Ainsi, dans son rythme et ses images, le texte reflète l’apathie de Frédéric contemplant
oisivement Paris : l’image de la ville oscille entre monotonie et beauté des monuments.

Second mouvement :
Les deux CC de but et de manière (« pour se débarrasser de lui-même » / « au hasard ») traduisent
l’idée que la déambulation de Frédéric souligne son mal-être : le mouvement n’est en fait dû qu’à
la fuite de soi et il est dépourvu de véritable but.
On retrouve à nouveau le lexique de l’ennui (« désert », « étudiants […] partis », « silence », « plus
morne »…), voire du sommeil et de l’absence (« ronflement », « bâillait », « cafés solitaires ») : le
narrateur dépeint une ville endormie sous l’effet de la chaleur et du calme, dû à l’absence des
étudiants.
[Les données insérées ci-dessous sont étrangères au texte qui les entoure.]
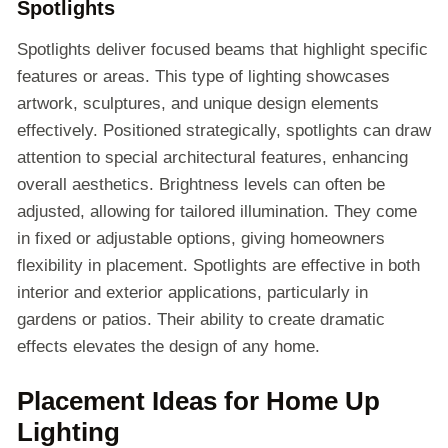
Spotlights
Spotlights deliver focused beams that highlight specific
features or areas. This type of lighting showcases
artwork, sculptures, and unique design elements
effectively. Positioned strategically, spotlights can draw
attention to special architectural features, enhancing
overall aesthetics. Brightness levels can often be
adjusted, allowing for tailored illumination. They come
in fixed or adjustable options, giving homeowners
flexibility in placement. Spotlights are effective in both
interior and exterior applications, particularly in
gardens or patios. Their ability to create dramatic
effects elevates the design of any home.
Placement Ideas for Home Up
Lighting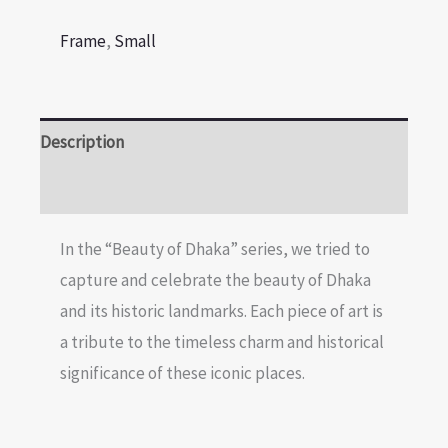
Frame
,
Small
Description
Reviews (0)
In the “Beauty of Dhaka” series, we tried to
capture and celebrate the beauty of Dhaka
and its historic landmarks. Each piece of art is
a tribute to the timeless charm and historical
significance of these iconic places.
Le décor reflète l’état d’â me du personnage apathique et nonchalant.
Par des références à l’ouïe et au toucher (« entendait », « bruits paisibles », « ronflement »…) +
énumérations lignes 18-19, Flaubert plonge le lecteur dans l’atmosphère tiède et silencieuse de
la ville. De même, la douceur des évocations (« paisibles », « battements d’ailes », « frissonnaient »,
« bouffées du vent tiède ») invite à la nonchalance qui prévaut dans la totalité de l’extrait.
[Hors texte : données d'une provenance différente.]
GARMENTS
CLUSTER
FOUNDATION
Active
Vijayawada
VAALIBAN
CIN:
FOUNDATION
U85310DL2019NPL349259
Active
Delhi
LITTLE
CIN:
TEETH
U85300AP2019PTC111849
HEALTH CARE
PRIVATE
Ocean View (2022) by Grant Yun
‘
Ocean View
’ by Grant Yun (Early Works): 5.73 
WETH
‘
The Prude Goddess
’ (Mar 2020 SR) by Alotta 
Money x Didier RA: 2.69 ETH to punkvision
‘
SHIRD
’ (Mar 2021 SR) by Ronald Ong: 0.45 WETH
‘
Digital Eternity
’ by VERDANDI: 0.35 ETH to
On notera que les phrases complexes comptent des propositions majoritairement juxtaposées
(lignes 17 et 19) + rythme ternaire qui représente l’étirement du temps, comme au début du
texte, ainsi que la langueur du personnage, l’absence d’actions. Le narrateur juxtapose des
indications, donnant ainsi à voir une ville figée.
Ligne 22, le texte revient sur la figure de Frédéric par le retour du pronom personnel « il » qui se
réfère au jeune homme. Mais les verbes dont il est le sujet indiquent une limite, un abandon
(« s’arrêtait », « n’allait pas plus loin »). Le seul mouvement qu’il effectue lui est imposé par le
passage d’un omnibus (« Omnibus » sujet du verbe tandis que le pronom qui désigne Frédéric est
en position objet : « le faisait se retourner », lignes 23-24). En fait, Frédéric reste plus passif
qu’actif.
En étant le tableau de l’errance du personnage, la ville reflète bien l’état languissant de la fin de
la monarchie de juillet et l’apathie de Frédéric, personnage passif et mélancolique.

CCL/ Avec L’É ducation sentimentale, Flaubert signe l’un des romans d’apprentissage les plus en
phase avec l’époque et les circonstances qui entourent la jeunesse du XIXème siècle. Son
personnage principal, Frédéric Moreau incarne le jeune homme romantique, rêveur, épris d’un
idéal qu’il est incapable d’atteindre. Son errance illustre une perte d’énergie et l’incapacité d’agir
qui en découle. Symbole d’une société qui tente de trouver un équilibre dans un monde
malmené par l’instabilité politique du moment. Frédéric s’inscrit dans la lignée des héros du
XIXème, en quête de bonheur, à l’instar de Raphaël dans La Peau de chagrin.